A tal ponto os nossos mecanismos de autodefesa estão bem montados, que rotulamos de metafísica qualquer tentativa para mostrar a evidência: que tudo se liga a tudo, que tudo depende de tudo, que todos somos responsáveis de tudo, que todos criamos tudo o que nos acontece.
Tudo é energia. Tudo é infinito e eterno. Tudo existe sempre.
Por isso criamos uma infinita piedade pelo nosso ego. Inventamos mil argumentos para o desculpar.
Afinal - que injustiça! - porque nos atinge a inflação, o desemprego, a doença, o cancro, o defeito físico, o desastre, o acaso, o destino, a sorte?! Se eu fui sempre tão bom, tão bem comportado, tão esmoler, tão amigo das crianças e dos pobres, dos velhos e dos animais, porque sofro tanto, porque tenho tanto medo, porque sou tão perseguido?
Assim raciocina o nosso ego.
O nosso ego é não só a afirmação de auto-orgulho mas uma tentativa permanente para ilibar e encobrir a nossa condição totalitariamente condicionada. Para encobrir a evidência de que estamos condenados à Eternidade.
A nossa condição é totalitária e a este totalitarismo há quem chame karma. O nosso ego inventa então um mito chamado liberdade para esquecer aquela temível evidência totalitária. Um mito chamado livre arbítrio.

NASCER PARA A VIDA É NASCER PARA A MORTE

Nada do que acontece é por acaso, toda a desordem acontece porque há uma ordem infinita do infinito universo. Tudo acontece porque todos ajudamos a que aconteça.
Quando se diz nós, digo o corpo infinito e eterno do qual somos hoje apenas um momento, apenas uma célula, corpo que vai para trás até à eternidade e caminha para a frente até à eternidade.

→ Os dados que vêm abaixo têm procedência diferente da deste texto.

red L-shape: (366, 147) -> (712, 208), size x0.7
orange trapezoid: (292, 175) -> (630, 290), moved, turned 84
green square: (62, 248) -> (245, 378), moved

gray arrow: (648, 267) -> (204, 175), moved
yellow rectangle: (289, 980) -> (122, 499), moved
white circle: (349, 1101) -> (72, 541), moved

A esta realidade puramente física chamam metafísica os homens assustados que recuaram ao saber que estavam condenados a ser para sempre. Inventaram a morte. Inventaram o suicídio.

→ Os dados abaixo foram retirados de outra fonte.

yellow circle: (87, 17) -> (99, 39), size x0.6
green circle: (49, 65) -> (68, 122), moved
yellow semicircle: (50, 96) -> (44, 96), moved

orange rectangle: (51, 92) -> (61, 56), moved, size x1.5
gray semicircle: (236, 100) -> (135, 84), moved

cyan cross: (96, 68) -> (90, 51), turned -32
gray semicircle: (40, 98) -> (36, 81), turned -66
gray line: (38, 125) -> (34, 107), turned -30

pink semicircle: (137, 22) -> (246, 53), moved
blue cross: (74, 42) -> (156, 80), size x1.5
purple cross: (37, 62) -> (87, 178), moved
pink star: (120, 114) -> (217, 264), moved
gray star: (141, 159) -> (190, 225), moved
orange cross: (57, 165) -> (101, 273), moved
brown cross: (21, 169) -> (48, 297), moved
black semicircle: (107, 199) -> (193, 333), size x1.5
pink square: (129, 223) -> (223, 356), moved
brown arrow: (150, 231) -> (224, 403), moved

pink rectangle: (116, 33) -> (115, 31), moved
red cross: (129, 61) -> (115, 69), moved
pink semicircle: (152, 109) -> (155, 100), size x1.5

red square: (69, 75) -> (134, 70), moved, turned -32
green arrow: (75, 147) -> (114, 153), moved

Inventaram narcóticos e alucinogénicos. Inventaram a política e o xadrez. Inventaram o cinema e o futebol. Inventaram palavras - metafísica, religião, mito, misticismo - com que pretendem exorcismar a responsabilidade de ser (mos) não um ego ou ilha separada do todo mas a consciência do todo ou eu total.
Por isso talvez não haja exagero, face a este extremismo fundamentalista do óbvio e do evidente, considerar ecoreformistas um Ivan Illich, um Michel Bosquet.
Desde que se cai na rede, desde que se nasce para a vida (que é nascer para a morte como avisavam os cátaros, que por isso foram perseguidos como heréticos), desde que se entra no processo de putrefacção ou de-composição chamado mundo, desde que nos empurram para a caverna platónica chamada existência, todo o gesto ou acção com que se pretende amortizar o sofrimento irá, a curto ou médio prazo, agravar ainda mais esse sofrimento ou karma.
Irá internar-nos mais na caverna das sombras.
Uma vez enredado na inextricável trama chamada realidade, mundo, natureza, meio ambiente, ordem do universo, qualquer veleidade de sair significará sempre e cada vez mais o (afundamento no) caos, a doença, a violência instalada e instaurada, o absurdo em movimento, a infecção generalizada.
Desde que se entre, nunca mais é possível sair. Daí que os mitos de libertação, da evolução, da redenção andem a par com os mitos do futuro, do ideal, da salvação.
Uma vez enredado na malha, o bicho homem projecta na caverna a sua sombra e chama-lhe ideais (idola tribu lhes chamou Francis Bacon): Paz, Saúde, Felicidade, Justiça, Amor, eis a galeria de grandes palavras que cristalizam na mente humana as suas próprias sombras mais temidas. A utopia e o vício de sonhar ou idealizar caracteriza sempre a escravidão de facto.
Prisioneiro da caverna, o homem sonha que no futuro, sempre no futuro, verá o sol e a luz, sonha com jardins do paraíso, com o Eden de Adão e Eva, com o Jardim das Delícias, enfim, não faltam, nas mitologias douradas, de ontem e de hoje, referências constantes à utopia.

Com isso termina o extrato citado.